■ **Problem description**
Tell me, please, how many lines in the records below include the word "yudao". Give no more than the number.

------ Data extracts

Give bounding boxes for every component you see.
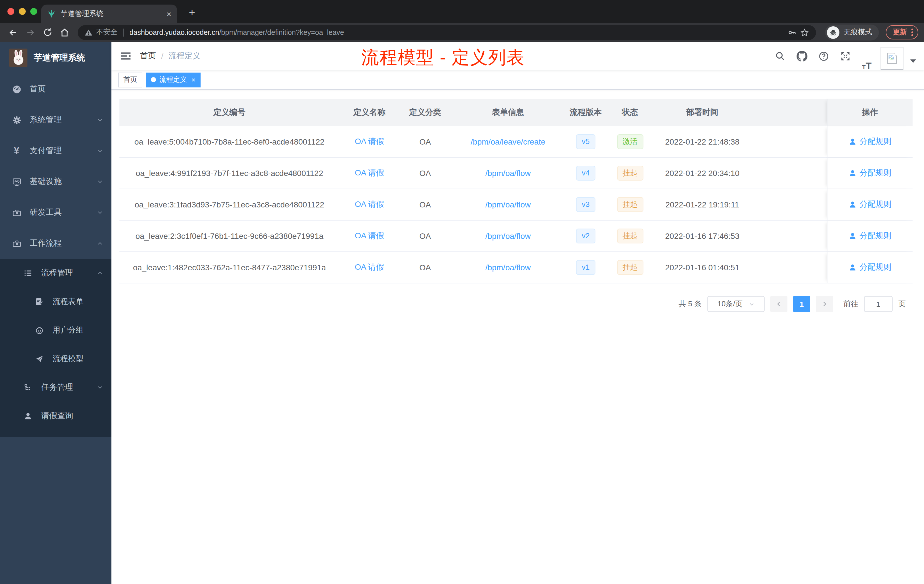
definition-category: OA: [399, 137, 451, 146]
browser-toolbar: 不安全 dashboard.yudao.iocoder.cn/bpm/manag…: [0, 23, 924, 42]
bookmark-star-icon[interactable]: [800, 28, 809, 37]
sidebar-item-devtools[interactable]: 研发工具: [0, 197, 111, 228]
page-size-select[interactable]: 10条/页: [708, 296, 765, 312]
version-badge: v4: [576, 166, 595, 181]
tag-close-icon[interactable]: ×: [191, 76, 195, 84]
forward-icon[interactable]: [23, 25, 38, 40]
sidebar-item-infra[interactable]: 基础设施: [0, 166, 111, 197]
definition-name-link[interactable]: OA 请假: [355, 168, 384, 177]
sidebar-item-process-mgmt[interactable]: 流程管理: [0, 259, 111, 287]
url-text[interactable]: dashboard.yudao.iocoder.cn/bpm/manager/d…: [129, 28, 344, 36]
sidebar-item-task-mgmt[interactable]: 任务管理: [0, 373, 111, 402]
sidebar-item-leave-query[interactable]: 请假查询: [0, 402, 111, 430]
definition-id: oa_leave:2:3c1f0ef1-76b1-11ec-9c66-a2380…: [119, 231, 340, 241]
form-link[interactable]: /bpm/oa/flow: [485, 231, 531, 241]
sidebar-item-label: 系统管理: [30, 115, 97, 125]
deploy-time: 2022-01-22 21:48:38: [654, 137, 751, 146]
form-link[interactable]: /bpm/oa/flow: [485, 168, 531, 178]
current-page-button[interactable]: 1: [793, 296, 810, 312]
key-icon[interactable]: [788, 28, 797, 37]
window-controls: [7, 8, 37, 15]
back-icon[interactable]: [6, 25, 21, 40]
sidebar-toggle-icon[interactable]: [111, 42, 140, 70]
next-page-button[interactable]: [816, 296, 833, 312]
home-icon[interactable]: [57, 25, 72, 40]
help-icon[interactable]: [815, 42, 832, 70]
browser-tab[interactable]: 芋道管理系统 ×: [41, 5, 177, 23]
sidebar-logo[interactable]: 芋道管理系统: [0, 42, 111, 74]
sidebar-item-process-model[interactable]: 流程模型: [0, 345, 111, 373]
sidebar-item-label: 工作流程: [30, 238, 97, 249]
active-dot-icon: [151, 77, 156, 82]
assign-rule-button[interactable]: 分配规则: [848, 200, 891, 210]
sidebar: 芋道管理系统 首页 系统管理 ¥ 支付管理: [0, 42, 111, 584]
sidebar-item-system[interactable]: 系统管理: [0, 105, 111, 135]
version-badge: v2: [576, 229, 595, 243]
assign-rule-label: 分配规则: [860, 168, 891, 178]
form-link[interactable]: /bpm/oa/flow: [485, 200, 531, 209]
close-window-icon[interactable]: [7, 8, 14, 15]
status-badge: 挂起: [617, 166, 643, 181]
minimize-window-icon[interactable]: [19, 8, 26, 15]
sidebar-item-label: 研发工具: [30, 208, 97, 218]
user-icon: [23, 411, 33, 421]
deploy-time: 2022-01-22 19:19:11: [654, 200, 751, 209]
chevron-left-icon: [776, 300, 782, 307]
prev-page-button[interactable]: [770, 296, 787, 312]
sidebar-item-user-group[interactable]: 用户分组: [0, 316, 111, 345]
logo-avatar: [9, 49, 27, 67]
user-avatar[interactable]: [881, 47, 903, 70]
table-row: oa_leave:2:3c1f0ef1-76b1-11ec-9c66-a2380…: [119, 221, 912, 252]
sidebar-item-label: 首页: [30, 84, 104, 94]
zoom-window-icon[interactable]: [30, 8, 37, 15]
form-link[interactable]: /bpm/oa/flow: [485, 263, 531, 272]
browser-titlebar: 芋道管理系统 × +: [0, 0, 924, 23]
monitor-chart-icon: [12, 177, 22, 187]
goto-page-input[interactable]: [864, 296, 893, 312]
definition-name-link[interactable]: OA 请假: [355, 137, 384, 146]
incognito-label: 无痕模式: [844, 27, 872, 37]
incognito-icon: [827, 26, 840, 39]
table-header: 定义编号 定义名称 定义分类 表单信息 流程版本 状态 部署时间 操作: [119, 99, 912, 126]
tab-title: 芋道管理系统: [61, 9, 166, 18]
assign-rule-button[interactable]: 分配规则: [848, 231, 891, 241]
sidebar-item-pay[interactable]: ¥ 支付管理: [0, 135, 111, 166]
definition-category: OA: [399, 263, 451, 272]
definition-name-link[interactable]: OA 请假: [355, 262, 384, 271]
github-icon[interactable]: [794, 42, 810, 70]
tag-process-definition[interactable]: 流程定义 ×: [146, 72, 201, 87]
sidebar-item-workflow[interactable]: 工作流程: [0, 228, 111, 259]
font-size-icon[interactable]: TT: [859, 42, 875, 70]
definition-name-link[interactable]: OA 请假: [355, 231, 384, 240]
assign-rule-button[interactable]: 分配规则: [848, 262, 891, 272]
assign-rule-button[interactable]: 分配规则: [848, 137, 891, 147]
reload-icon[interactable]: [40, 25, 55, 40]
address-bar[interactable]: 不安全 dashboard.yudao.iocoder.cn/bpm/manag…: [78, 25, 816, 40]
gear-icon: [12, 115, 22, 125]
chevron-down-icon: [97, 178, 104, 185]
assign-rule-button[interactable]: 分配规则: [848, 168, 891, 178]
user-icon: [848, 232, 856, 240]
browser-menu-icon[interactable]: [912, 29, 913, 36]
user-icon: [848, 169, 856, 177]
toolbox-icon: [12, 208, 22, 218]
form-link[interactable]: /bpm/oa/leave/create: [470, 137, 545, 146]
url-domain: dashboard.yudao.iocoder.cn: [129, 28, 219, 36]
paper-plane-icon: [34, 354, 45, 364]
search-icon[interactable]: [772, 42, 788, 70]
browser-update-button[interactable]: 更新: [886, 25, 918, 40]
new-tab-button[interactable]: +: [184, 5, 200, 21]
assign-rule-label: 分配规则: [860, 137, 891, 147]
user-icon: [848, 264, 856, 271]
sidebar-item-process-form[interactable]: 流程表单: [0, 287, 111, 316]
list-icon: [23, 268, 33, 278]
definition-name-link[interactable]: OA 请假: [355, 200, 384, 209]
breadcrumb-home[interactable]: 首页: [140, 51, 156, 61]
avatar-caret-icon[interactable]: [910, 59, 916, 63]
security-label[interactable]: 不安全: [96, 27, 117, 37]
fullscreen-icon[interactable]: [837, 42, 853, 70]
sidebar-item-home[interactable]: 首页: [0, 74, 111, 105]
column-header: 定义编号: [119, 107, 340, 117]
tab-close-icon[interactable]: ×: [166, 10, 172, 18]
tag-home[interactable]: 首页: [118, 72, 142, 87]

------------

■ **Written response**
4